At the end, the authors of the course offer a possible policy application: “We should intervene and counsel students while still in high school. Knowing that students with low GPAs are at risk for not doing well in college, colleges should develop programs, such as peer or faculty mentors, for these students.” First of all, who is “we”? Second, this recommendation misses part of the picture: even those with high high school GPAs are likely to do less well (GPA-wise) in college. Maybe students on the whole are underprepared for the demands of college; maybe the standards are different. Instead of targeting those with low GPAs, it might make sense to help all students prepare for the challenges they will encounter.

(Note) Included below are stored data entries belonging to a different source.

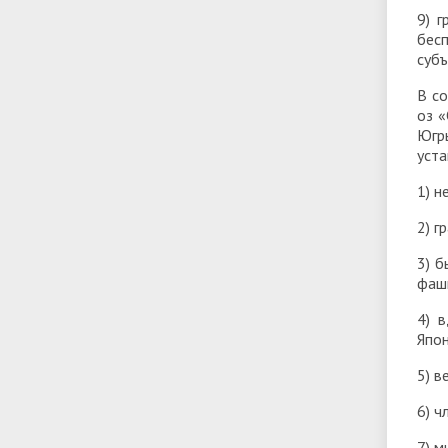
9) 
бес
субъ
В со
оз 
Югр
уст
1) н
2) г
3) б
фаш
4) 
Япо
5) в
6) ч
7) м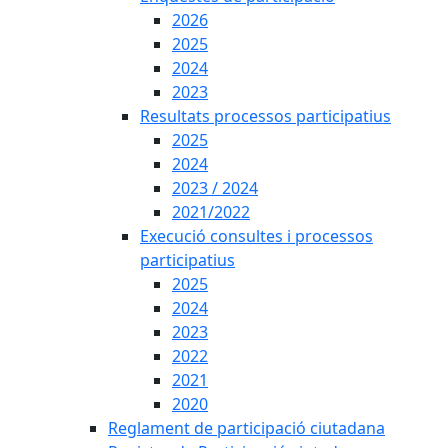
2026
2025
2024
2023
Resultats processos participatius
2025
2024
2023 / 2024
2021/2022
Execució consultes i processos
participatius
2025
2024
2023
2022
2021
2020
Reglament de participació ciutadana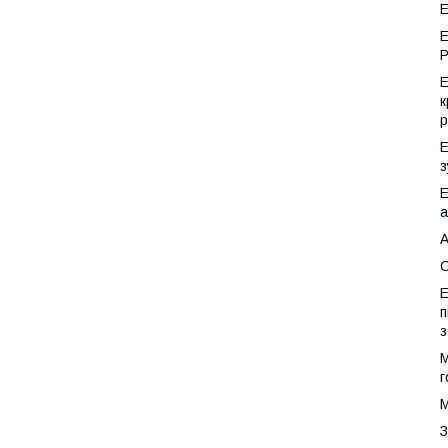
Е
Е
Р
Е
к
р
Е
з
Е
а
А
О
Е
п
з
М
г
М
З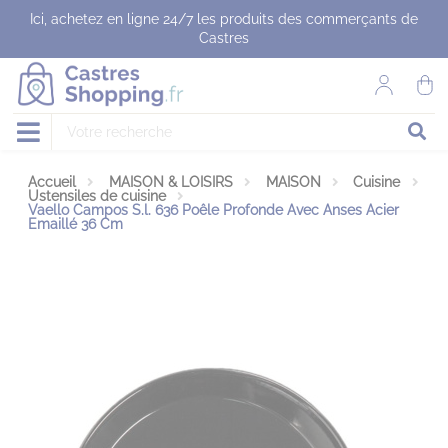
Panneau de gestion des cookies
Ici, achetez en ligne 24/7 les produits des commerçants de
Castres
Accueil
MAISON & LOISIRS
MAISON
Cuisine
Ustensiles de cuisine
Vaello Campos S.l. 636 Poêle Profonde Avec Anses Acier
Emaillé 36 Cm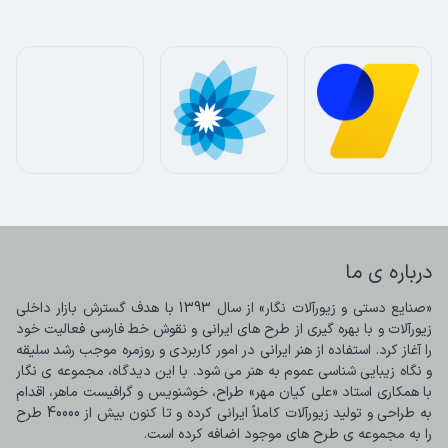
درباره ی ما
«صنایع دستی و زیورآلات نگار» از سال 1393 با هدف گسترش بازار داخلی 
زیورآلات و با بهره گیری از طرح های ایرانی و نقوش خط فارسی فعالیت خود 
را آغاز کرد. استفاده از هنر ایرانی در امور کاربردی و روزمره موجب رشد سلیقه 
و نگاه زیبایی شناسی عموم به هنر می شود. با این دیدگاه، مجموعه ی نگار 
با همکاری استاد «علی کیان مهر» طراح، خوشنویس و گرافیست ماهر، اقدام 
به طراحی و تولید زیورآلات کاملاً ایرانی کرده و تا کنون بیش از 40000 طرح 
را به مجموعه ی طرح های موجود اضافه کرده است.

That’s just one example. My point is that you can take a statistics course like this (which is fun and in some basic ways helpful) and emerge with false confidence, not only in your knowledge, but in your ability to apply it to actual situations. It’s possible that the later units go into more subtleties, but even the early lessons should warn against simplistic or hasty conclusions.
So then, what can be done?
Any introductory statistics course, as well as any rhetoric and logic course, should address the problem of pseudoscientific findings and applications. Students should become aware of the problem and know some ways of spotting it.
But how do you spot it?
Some ways do not require knowledge of statistics. If you look behind many of the “research has shown” claims, you find immediately that the actual research has shown something a little different. If you look farther, you may find questions, doubts, and criticisms surrounding that research. So the first step would be to compare the “research has shown” claim with the abstract of the study, and the abstract with the introduction and conclusion of the actual paper. You may see discrepancies right away. If students learn to do this, they will have taken one step toward informed skepticism.
Next, one can read blogs that analyze current (and past) studies and point out their flaws. They may give insight into certain kinds of errors and exaggerations. My favorite is Andrew Gelman’s blog. He often discusses the “garden of forking paths“–that is, the tendency to comb one’s data for statistical significance (with or without intent to p-hack, etc.). As he notes, this does not have to imply “fishing” for significance; there are far too many ways to spot a statistically significant interaction–which may not have been part of your original hypothesis–without intending to cheat. The point is to be aware of this potential problem and take precautions against it. Members of the public, too, understanding the nature of the problem, can spot some of its symptoms.
The point is not that the social sciences (or medical or other sciences) are nonsense, or that errors in research or publicity reflect deficiencies in the researchers. Rather, there are far too many rewards for exciting research results, and far too few calls for caution.
Beyond all of this, one can educate toward appreciation of complexity and uncertainty. I remember my high school teacher saying, again and again, “There’s much more to it than that.” Those reminders stuck with me; I began to see questions behind the summaries. Takeaways have a place in education and life, but there is something interesting behind them, something that extends beyond them and calls them into question. Lift your conclusions into proper doubt. Recognize that difficulty is not calamity; it can make things more interesting than they would otherwise be.